Bundeskanzler Friedrich Merz hat beim G7-Gipfel im französischen Évian die Bereitschaft Deutschlands bekräftigt, an einer Militärmission zur Sicherung der Straße von Hormus teilzunehmen. Gleichzeitig wies er aber darauf hin, dass noch nicht alle Voraussetzungen erfüllt seien und die Rechtsgrundlage noch geklärt werden müsse.

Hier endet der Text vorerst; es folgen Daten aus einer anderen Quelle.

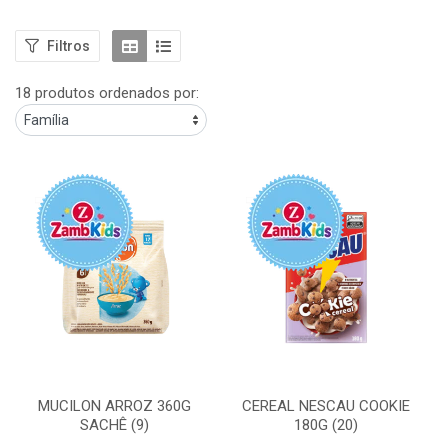
Filtros
18 produtos ordenados por:
MUCILON ARROZ 360G
CEREAL NESCAU COOKIE
SACHÊ (9)
180G (20)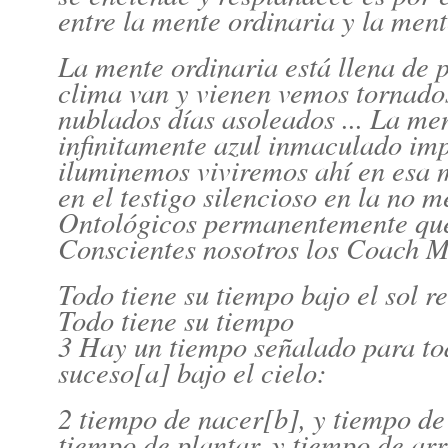
entre la mente ordinaria y la ment
La mente ordinaria está llena de 
clima van y vienen vemos tornados 
nublados días asoleados ... La men
infinitamente azul inmaculado im
iluminemos viviremos ahí en esa m
en el testigo silencioso en la no
Ontológicos permanentemente que
Conscientes nosotros los Coach M
Todo tiene su tiempo bajo el sol r
Todo tiene su tiempo
3 Hay un tiempo señalado para to
suceso[a] bajo el cielo:
2 tiempo de nacer[b], y tiempo de
tiempo de plantar, y tiempo de ar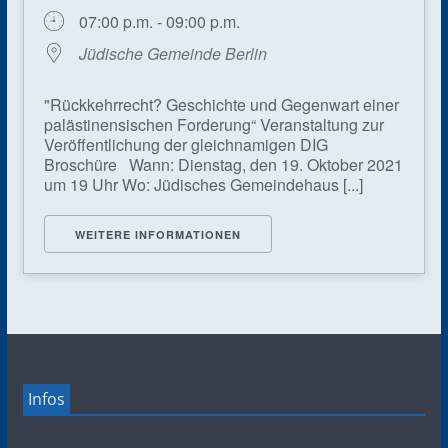
07:00 p.m. - 09:00 p.m.
Jüdische Gemeinde Berlin
"Rückkehrrecht? Geschichte und Gegenwart einer
palästinensischen Forderung“ Veranstaltung zur
Veröffentlichung der gleichnamigen DIG
Broschüre Wann: Dienstag, den 19. Oktober 2021
um 19 Uhr Wo: Jüdisches Gemeindehaus [...]
WEITERE INFORMATIONEN
Infos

Die Frage, ob ein Mandat der Vereinten Nationen aus seiner Sicht zwingend notwendig ist, beantwortete er nicht.

"Wir sind vorbereitet, aber wir haben noch keine Entscheidung getroffen", sagte Merz zu dem möglichen Auslandseinsatz der Bundeswehr. Er hatte bereits Mitte April zugesagt, ein Minenjagdboot und ein Versorgungsschiff bei einem Kriegsende zur Sicherung der wichtigen Handelsroute zur Verfügung zu stellen. Beide Schiffe sind bereits im östlichen Mittelmeer.

Das letzte Wort hat der Bundestag, der jedem bewaffneten Auslandseinsatz der Bundeswehr zustimmen muss, also auch diesem. Es spielt keine Rolle, dass es sich um einen "defensiven" Einsatz handelt. Wie schnell der Bundestag abstimmen wird, ist noch völlig offen.